In the first hours of life, all animals undergo a fascinating process. Following fertilization, two highly specialized cells, the egg and the sperm, unite to create an entirely new organism with its own genome. Interestingly, the transcription of the new zygotic genome is initially silenced. It cannot produce its own RNA and proteins for hours or sometimes days after fertilization and only survives by relying on maternally supplied RNAs and proteins that have been stockpiled in the egg beforehand.
These same maternal products are also responsible for “preparing” or shaping the zygotic genome to get activated and produce its own RNA and proteins later on. “After fertilization, the chromatin, which is the packaging of the genome, needs to be remodeled to a naïve state. Only this allows later that the single-cell embryo can give rise to the different cell lineages that would ultimately develop into all the different cell types present in the organism. The chromatin remodeling to get everything ready for the takeover of the zygote takes place during the early transcriptional silence,” explains Nicola Iovino, group leader at the MPI of Immunobiology and Epigenetics in Freiburg.
The embryo takes over control
This process in embryonic development during which the development comes under the exclusive control of the zygotic genome rather than the maternal genetic material stored in the egg is called Zygotic Genome Activation (ZGA) and involves the simultaneous transcriptional activation of thousands of genes.
The lab of Nicola Iovino wants to understand how the zygotic genome and epigenome is shaped to start its own transcription using the fruit fly Drosophila melanogaster as a model organism. “Specific proteins known as pioneer transcription factors are here essential and act as genome activators.
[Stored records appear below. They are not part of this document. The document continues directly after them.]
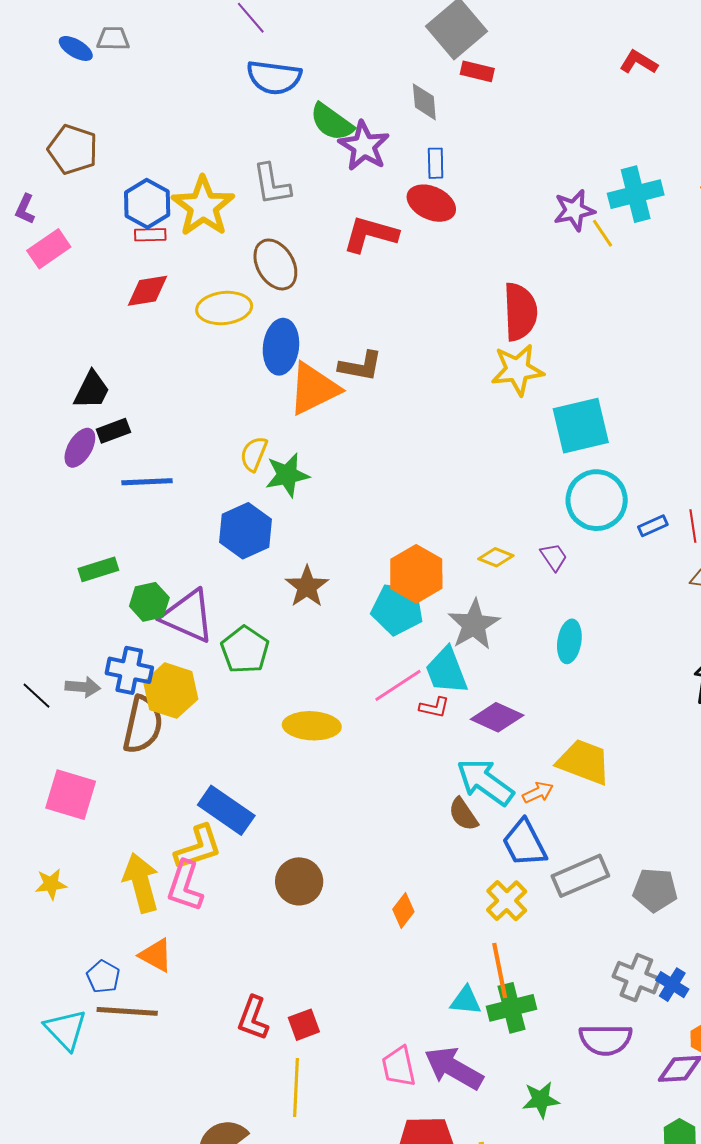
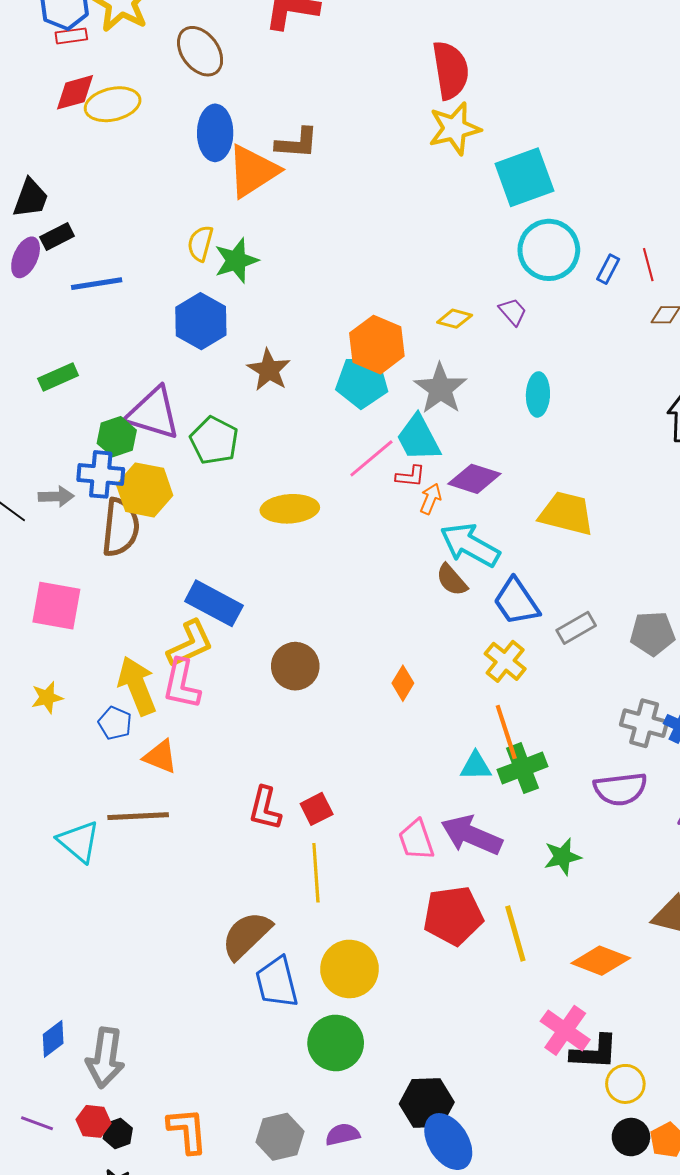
yellow ellipse: (224, 308) -> (113, 104), moved
blue rectangle: (653, 526) -> (608, 269), turned -32
green hexagon: (149, 602) -> (117, 437), moved
orange arrow: (538, 793) -> (431, 499), moved, turned -36
gray rectangle: (580, 876) -> (576, 628), size x0.7
blue pentagon: (103, 977) -> (115, 723), moved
In the fruit fly, a pioneer factor called Zelda is crucial for coordinating Drosophila genome activation. Lack of Zelda stops development and causes embryos to die just before ZGA. However, Zelda only regulates around 10% of the genes in the early embryo. And this prompted us to question what other mechanisms could exist and how is the rest of the genes regulated,” explains Dafne Ibarra Morales, first author of the study.
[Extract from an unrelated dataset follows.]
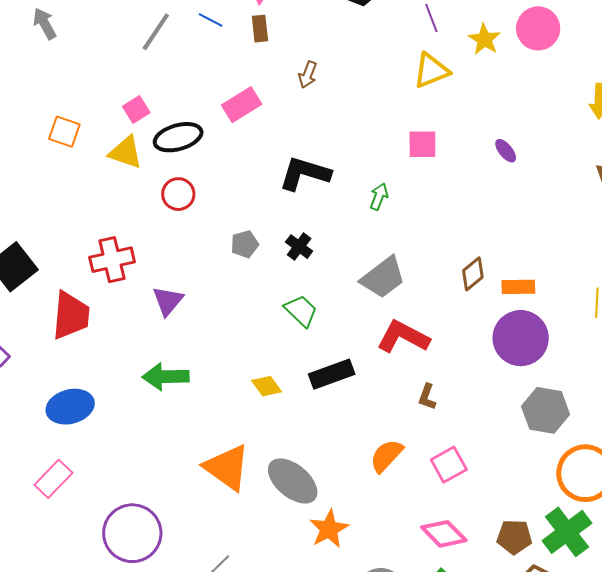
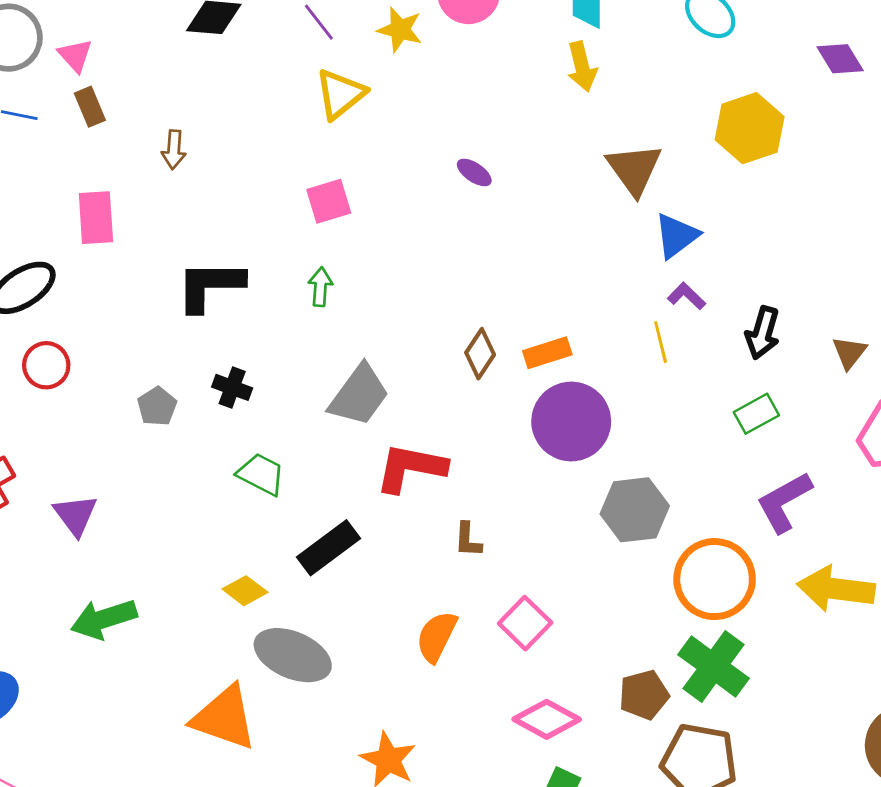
pink rectangle: (242, 105) -> (96, 218), turned -45
pink square: (422, 144) -> (329, 201), moved
gray ellipse: (293, 481) -> (293, 655), moved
H2A.Z as an important regulator during zygote activation
In the newest study, the team found that another enzyme called Domino is essential for shaping chromatin in the very early stages of development. Domino also belongs to the material provided by the mother into the egg. It places a protein called histone variant H2A.Z on the chromatin. “Our data show that H2A.Z deposited by Domino is required for the transcriptional activation of thousands of genes at the onset of the Zygotic Genome Activation. Conversely, without Domino, H2A.Z is decreased on the chromatin, and transcription is severely reduced, resulting in lethality,” says Dafne Ibarra Morales.
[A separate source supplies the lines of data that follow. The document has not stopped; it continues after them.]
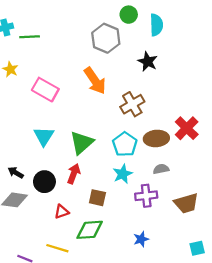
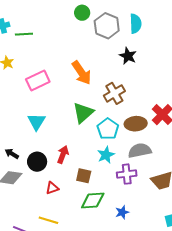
green circle: (129, 15) -> (82, 13), moved
gray hexagon: (106, 38) -> (107, 26), moved
pink rectangle: (45, 90) -> (38, 81), turned -55
green triangle: (82, 143) -> (83, 113), moved
gray semicircle: (161, 169) -> (140, 151), size x1.6
green diamond: (90, 230) -> (93, 200), moved

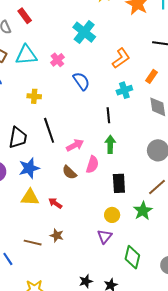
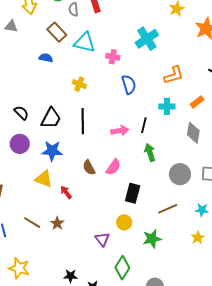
pink cross: (57, 60) -> (113, 57), turned 32
green arrow: (110, 144) -> (150, 152), moved, turned -36
pink arrow: (75, 145) -> (120, 131), moved
green star: (143, 211) -> (152, 239), moved
yellow circle: (112, 215) -> (124, 222), moved
purple triangle: (105, 237) -> (102, 239), turned -35

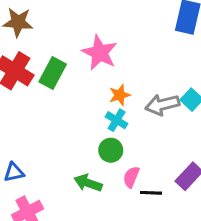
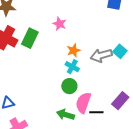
pink star: (100, 53) -> (60, 24), size x0.6
pink semicircle: (131, 177) -> (83, 103), size x1.5
green arrow: (88, 183) -> (66, 115), moved

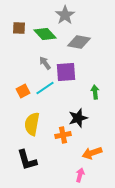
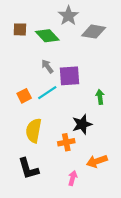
gray diamond: (79, 42) -> (94, 32), moved
pink arrow: (80, 175) -> (73, 178), moved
Interestingly, most of the genes affected are so-called “housekeeping” genes that are required for the maintenance of basic cellular function such as energy production or cell growth. “Housekeeping” genes are expected to be expressed in all cells of an organism under normal conditions, irrespective of tissue type, developmental stage or cell cycle state. Thus, the histone variant H2A.Z is an important regulator of gene activation and transcription during ZGA in flies, and an essential factor to establish the correct chromatin environment for proper development.
The histone variant H2A.Z is highly conserved from yeast to mammals. Given this evolutionary conservation and the fundamental principles underlying ZGA across animals, the team in Freiburg speculates that histone variants could have similar functions during mammalian embryogenesis. “Future research on histone variants can shed light on the complex process by which chromatin states and transcription factors orchestrate zygotic genome activation not only in flies but also in other animals,” says Nicola Iovino.